Clifford (Mike) Naeve was on the brief for intervenor.

Before: SENTELLE, HENDERSON and TATEL, Circuit Judges.

Opinion for the Court filed by Circuit Judge TATEL.

TATEL, Circuit Judge:

Granted access to Florida Power & Light's electricity transmission lines for the purpose of establishing network transmission service, Petitioner Florida Municipal Power Agency challenges three decisions of the Federal Energy Regulatory Commission rejecting its request for pricing credits. Finding the Commission's decisions supported by substantial evidence and neither arbitrary nor capricious, we deny the petition.

I.

After determining that utilities were discriminatorily denying power suppliers access to electricity transmission lines, the Federal Energy Regulatory Commission issued Order No. 888 requiring public utilities that own, control, or operate transmission facilities to file open access tariffs under which they agree to provide nondiscriminatory access to their transmission networks in addition to the point-to-point service they had been offering. Promoting Wholesale Competition Through Open Access Non-Discriminatory Transmission Services by Public Utilities; Recovery of Stranded Costs by Public Utilities and Transmitting Utilities, Order No. 888, F.E.R.C. Stats. & Regs. ¶ 31,036, 61 Fed.Reg. 21540, 21541, 1996 WL 363765 (1996), clarified, 76 F.E.R.C. ¶ 61,009 and 76 F.E.R.C. ¶ 61,347, 1996 WL 799257 (1996), modified, Order No. 888-A, F.E.R.C. Stats. & Regs. ¶ 31,048, 62 Fed. Reg. 12,274 (1997), order on reh'g, Order No. 888-B, 81 F.E.R.C. ¶ 61,248, 1997 WL 833250, 62 Fed. Reg. 64,688 (1997), order on reh'g, Order No. 888-C, 82 F.E.R.C. ¶ 61,046, 1998 WL 18148 (1998), aff'd Transmission Access Policy Study Group v. FERC, 225 F.3d 667 (D.C.Cir.2000) (per curiam) ("TAPS"), aff'd, New York v. FERC, 535 U.S. 1, 122 S.Ct. 1012, 152 L.Ed.2d 47 (2002). In point-to-point transmission service, utilities pay for energy transmission from designated points of receipt to designated points of delivery.
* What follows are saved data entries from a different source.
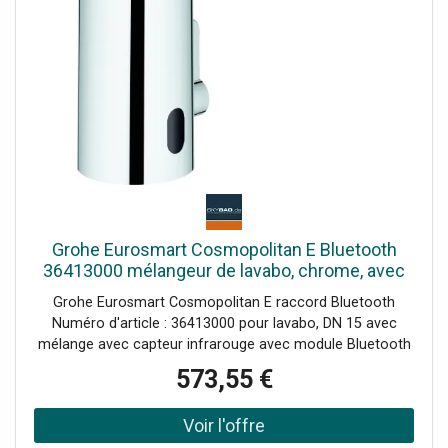
Grohe Eurosmart Cosmopolitan E Bluetooth
36413000 mélangeur de lavabo, chrome, avec
mélange, infrarouge
Grohe Eurosmart Cosmopolitan E raccord Bluetooth
Numéro d'article : 36413000 pour lavabo, DN 15 avec
mélange avec capteur infrarouge avec module Bluetooth
avec de nombreuses fonctions de lecture, de réglage et
573,55 €
de service avec transformateur à fiche 100-240 V AC, 50-
60 Hz, 6,75 V DC Système d'assemblage rapide Dispositif
de mélange avec verrouillage d'eau chaude réglable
TAPS, 225 F.3d at 725 n. 12. As Order No. 888 explains, however, "[n]etwork service allows more flexibility by allowing a transmission customer to use the entire transmission network to provide generation service for specified resources and specified loads without having to pay multiple charges for each resource-load pairing." Order No. 888, 61 Fed. Reg. at 21,547 n.65. Thus, unlike point-to-point service, network service permits a utility using another utility's transmission lines "to fully integrate load [(the total demand for service on a utility system)] and resources on an instantaneous basis in a manner similar to the transmission owner's integration of its own load and resources." Id. at 21,547.

Three additional features of Order No. 888 are relevant to this case. First, the order requires load ratio pricing for network transmission service, a form of transmission that "provides the customer with the same full system ability for transmitting power as the transmission owner." TAPS, 225 F.3d at 725. "Under load ratio pricing, the costs of the transmission system are allocated on the basis of the ratio of the network customer's load to the transmission provider's entire load on its transmission system." Respondent's Br. at 7.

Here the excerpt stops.